Plugin for Hadoop monitoring.

Monitor your Hadoop setup using Site24x7 and gain in-depth visibility into critical performance metrics.

Hadoop is an open source, Java-based programming framework that allows you to store and process extremely large sets of data. Use Site24x7 plugins and continually collect Hadoop statistics, events, and metrics. Identify both recent and long-term performance trends, and quickly resolve issues when they arise.

This document details how to configure our Hadoop plugin and the monitoring metrics for providing in-depth visibility into the performance, availability, and usage stats of Hadoop servers.
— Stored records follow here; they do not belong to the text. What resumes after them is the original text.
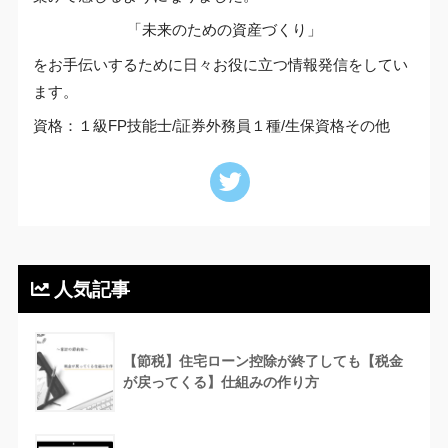
「未来のための資産づくり」
をお手伝いするために日々お役に立つ情報発信をしてい
ます。
資格：１級FP技能士/証券外務員１種/生保資格その他
人気記事
【節税】住宅ローン控除が終了しても【税金
が戻ってくる】仕組みの作り方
Hadoop performance monitoring metrics:

Troubleshoot your Hadoop environment with ease by keeping track of critical metrics including:

Total Load

"total_load" gives us the measure of file access across all data nodes in your Hadoop setup.

Used space

"used_space" gives us the total amount of space that has been consumed and is unavailable for further use in your Hadoop configured system.

Free space

"free_space" gives us the total amount of space that has not been consumed yet and is available for further use in your Hadoop configured system.

Missing blocks

The metric "missing_blocks" gives the number of missing memory blocks in your Hadoop setup.

Corrupt blocks

"corrupt_blocks" gives the number of corrupt memory blocks in your Hadoop setup.

Configured capacity

The metric "configured_capacity" lists down the total amount of space configured for name nodes in your Hadoop setup.

Percentage remaining

The metric "percent_remaining" gives us the percentage of free space remaining for use in your Hadoop setup name node.

Total blocks

"total_blocks" lists down the number of memory blocks that have been created in your Hadoop setup name node.

Total files

The metric "total_files" lists down the total number of files in your Hadoop setup name node.

Number of threads

"number_of_threads" lists down the number of threads currently running in your Hadoop setup name node.

Total space

"total_space" gives the measure of the total space available in your Hadoop setup data node.

Remaining space

"remaining_space" gives the measure of the total unused space available in your Hadoop setup data node.

DFS used space

The metric "dfs_used_space" gives the measure of the total used space in your Hadoop setup due to the data node.

Non DFS used space

"non_dfs_used_space" gives the measure of the total used space in your Hadoop setup due to reasons other than the data node.

Active nodes

"activenodes" and get the number of nodes in your Hadoop setup that are currently active for usage.

Total/allocated MB

Use the metrics "totalMB", "allocatedMB" and get the total amount of memory in your Hadoop setup as well as stats on whether they have already been allocated for some other purpose.

Available/reserved MB

Use the metrics "availableMB", "reservedMB" and get the total amount of memory in your Hadoop setup that is available for usage or is reserved for some other purpose.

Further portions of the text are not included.